PlateJoy and Instacart Will Bring Nutritious Meals Straight to Your Fridge

They've teamed up to offer on-demand healthy eating in Boston.

PlateJoy

PlateJoy photo provided

What do you get when you mix nutrition app PlateJoy with online grocer Instacart? A match made in meal-delivery heaven.

The two companies announced Friday that they’re working together to offer same-day meal planning and delivery in Boston, beginning next week. PlateJoy, a Boston-founded site that turns users’ food goals, likes, and dislikes into personalized weekly menus, will add Instacart‘s local grocery shopping services to its portfolio. The service will cost $59 for six months, plus the cost of food and delivery fees.

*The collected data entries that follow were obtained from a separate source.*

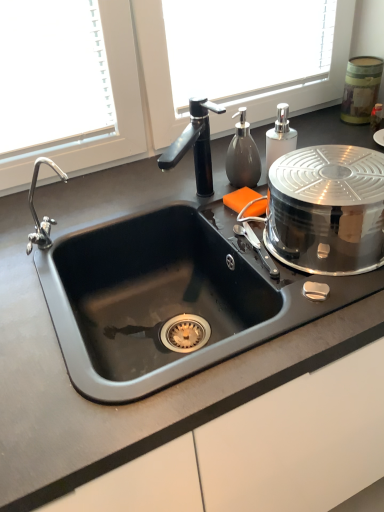 Question: Should I look upward or downward to see metallic canister at upper right, placed as the second appliance when sorted from bottom to top?

Choices:
 (A) down
 (B) up

Answer: (B)

Question: Is white glossy soap dispenser at upper right, arranged as the first soap dispenser when viewed from the right, shorter than metallic canister at upper right, the first appliance positioned from the right?

Choices:
 (A) no
 (B) yes

Answer: (B)

Question: Is white glossy soap dispenser at upper right, positioned as the second soap dispenser in left-to-right order, to the right of metallic canister at upper right, the first appliance positioned from the right, from the viewer's perspective?

Choices:
 (A) yes
 (B) no

Answer: (B)

Question: Is white glossy soap dispenser at upper right, positioned as the second soap dispenser in left-to-right order, turned away from metallic canister at upper right, placed as the 2th appliance when sorted from left to right?

Choices:
 (A) no
 (B) yes

Answer: (A)

Question: Is white glossy soap dispenser at upper right, positioned as the second soap dispenser in left-to-right order, far away from metallic canister at upper right, placed as the 1th appliance when sorted from back to front?

Choices:
 (A) yes
 (B) no

Answer: (B)

Question: From a real-world perspective, is white glossy soap dispenser at upper right, positioned as the second soap dispenser in left-to-right order, on metallic canister at upper right, placed as the 2th appliance when sorted from left to right?

Choices:
 (A) yes
 (B) no

Answer: (A)

Question: Does white glossy soap dispenser at upper right, arranged as the first soap dispenser when viewed from the right, have a lesser width compared to metallic canister at upper right, which is counted as the first appliance, starting from the top?

Choices:
 (A) yes
 (B) no

Answer: (A)

Question: Considering the relative sizes of metallic canister at upper right, the first appliance positioned from the right, and white glossy soap dispenser at upper right, positioned as the second soap dispenser in left-to-right order, in the image provided, is metallic canister at upper right, the first appliance positioned from the right, thinner than white glossy soap dispenser at upper right, positioned as the second soap dispenser in left-to-right order,?

Choices:
 (A) yes
 (B) no

Answer: (B)

Question: Does metallic canister at upper right, placed as the 1th appliance when sorted from back to front, come behind white glossy soap dispenser at upper right, positioned as the second soap dispenser in left-to-right order?

Choices:
 (A) yes
 (B) no

Answer: (A)

Question: Could white glossy soap dispenser at upper right, arranged as the first soap dispenser when viewed from the right, be considered to be inside metallic canister at upper right, the first appliance positioned from the right?

Choices:
 (A) yes
 (B) no

Answer: (B)

Question: Is metallic canister at upper right, which is counted as the first appliance, starting from the top, to the left of white glossy soap dispenser at upper right, positioned as the second soap dispenser in left-to-right order, from the viewer's perspective?

Choices:
 (A) yes
 (B) no

Answer: (B)

Question: Does metallic canister at upper right, the first appliance positioned from the right, lie in front of white glossy soap dispenser at upper right, positioned as the second soap dispenser in left-to-right order?

Choices:
 (A) yes
 (B) no

Answer: (B)

Question: Can you confirm if metallic canister at upper right, placed as the 1th appliance when sorted from back to front, is positioned to the right of white glossy soap dispenser at upper right, arranged as the first soap dispenser when viewed from the right?

Choices:
 (A) yes
 (B) no

Answer: (A)

Question: Does polished stainless steel lid at right, which is the first appliance in bottom-to-top order, appear on the right side of metallic canister at upper right, placed as the second appliance when sorted from bottom to top?

Choices:
 (A) no
 (B) yes

Answer: (A) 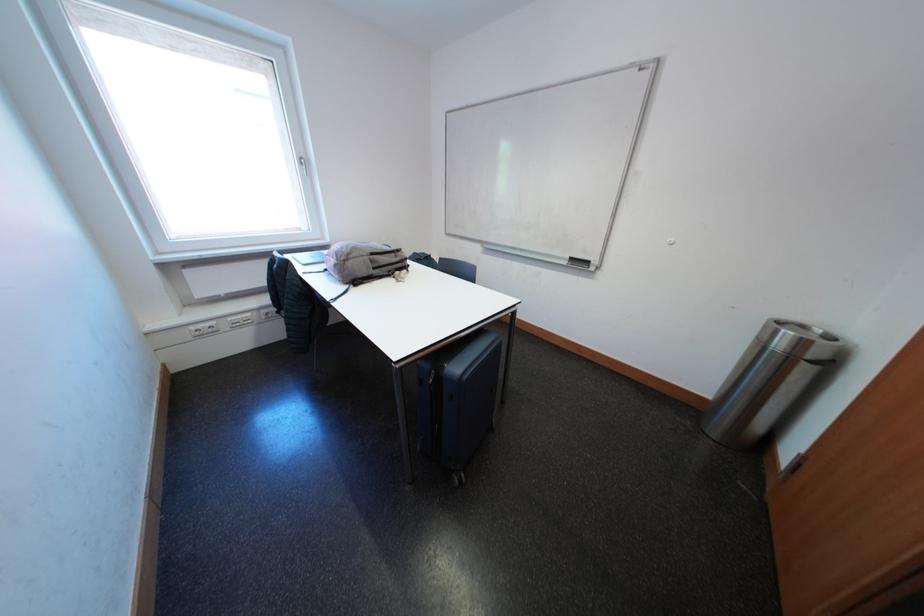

“It’s like a personal shopper who magically stocks your shelves with food,” says PlateJoy founder and CEO Christina Bognet, an MIT grad. “Instacart saves users time, while we tell them exactly what to eat.”

Subscribers will start with a questionnaire that asks about their fitness and nutrition level, appetite, and family size, as well as any allergies, food preferences, or dietary restrictions. PlateJoy then churns out a custom, healthy menu, and sends it off to Instacart. Users can then open the app, summon each needed ingredient, and voilà—dinner’s on their doorstep later that day.

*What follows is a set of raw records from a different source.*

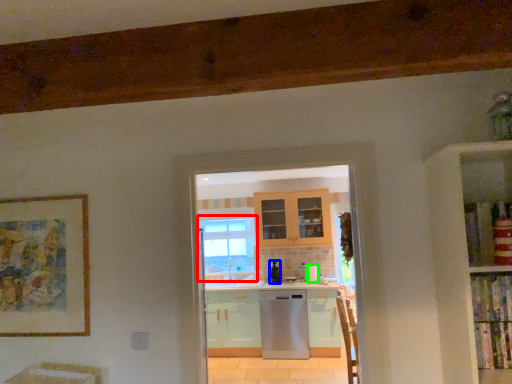 Question: Based on their relative distances, which object is farther from window (highlighted by a red box)? Choose from kitchen appliance (highlighted by a blue box) and appliance (highlighted by a green box).

Choices:
 (A) kitchen appliance
 (B) appliance

Answer: (B) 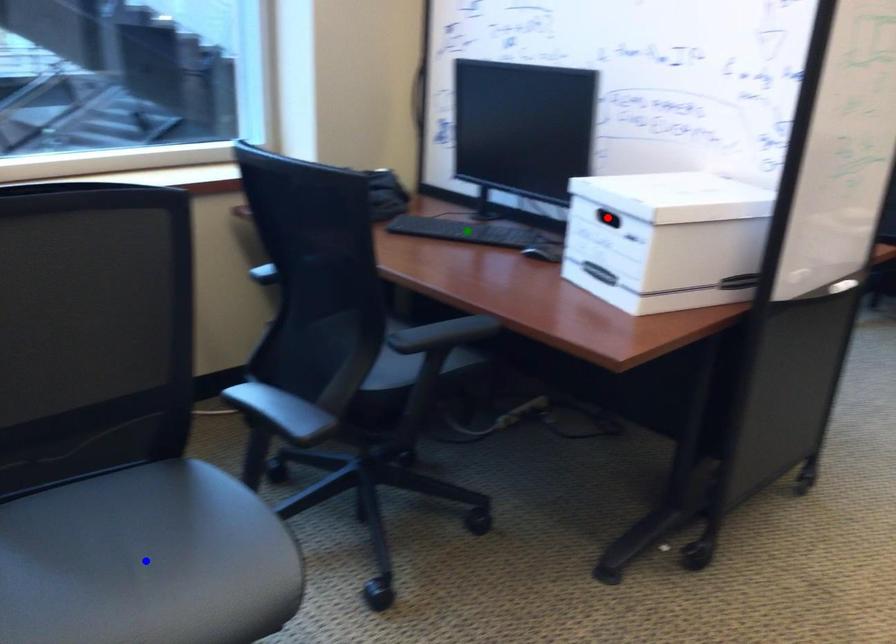 Order these from nearest to farthest:
red point, blue point, green point

blue point → red point → green point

“On any given Tuesday night, you can say, ‘I want two breakfasts, a lunch, and three dinners for two people each,'” Bognet says. “It’s not at all restrictive on timing. It’s like On Demand.”

Bognet says that flexibility sets PlateJoy apart from other meal delivery services that typically send a week’s allotment of food—which can easily spoil when a user’s schedule changes. Bognet says her service is also more environmentally responsible, since it uses local grocers, instead of shipping through FedEx.

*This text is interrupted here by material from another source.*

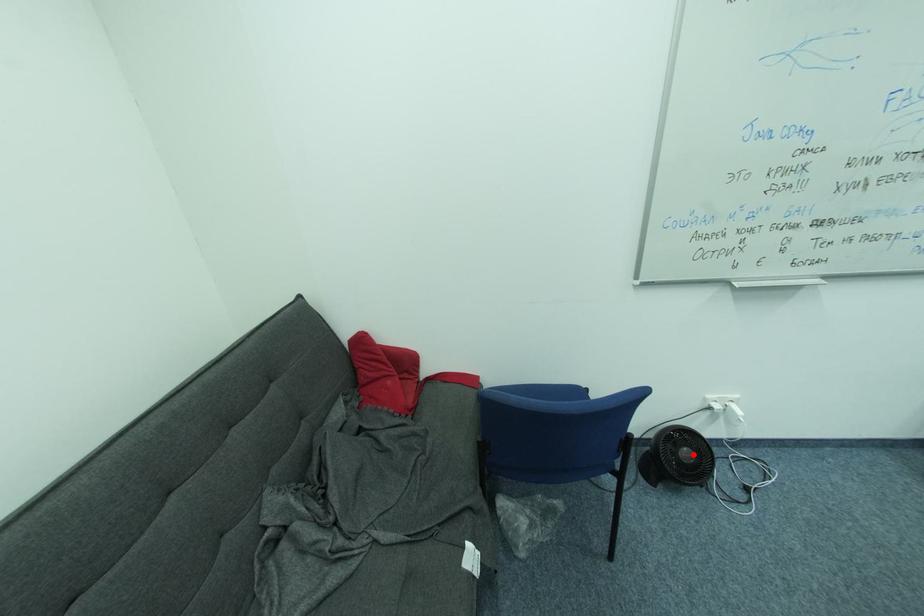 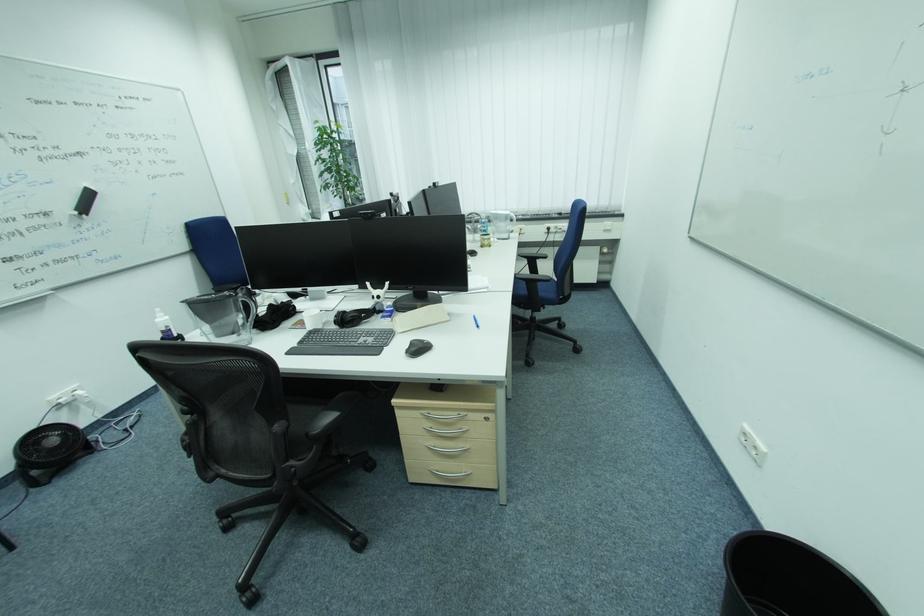 Where in the second image is the point corresponding to the highlighted location from the first image?

(59, 442)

“All the food is fresh and won’t waste excessive amounts of packaging, since it doesn’t have to go cross-country,” she says. “We have a digital pantry algorithm that tells us how much, say, cinnamon you have. Then we’ll plan meals that strategically use cinnamon at different times before you have to go out and buy more spices.”

PlateJoy will also offer more variety than competing services, Bognet says, since it has an entire grocery store at its disposal. “Companies like HelloFresh have, say, 40 standardized ingredients that they send out to all their customers,” she says. “But we have everything at your local Whole Foods, and it’s all fresh, so there’s so much more capacity for personalization.”

For Bognet, the move is more than just a business innovation—it’s an opportunity to improve public health. She hopes the new PlateJoy will help propel Boston into America’s top five healthiest cities.

“There are a lot of statistics out there about weight, diabetes, and major health issues in the U.S.,” Bognet says. “A service like this could bring those numbers down.”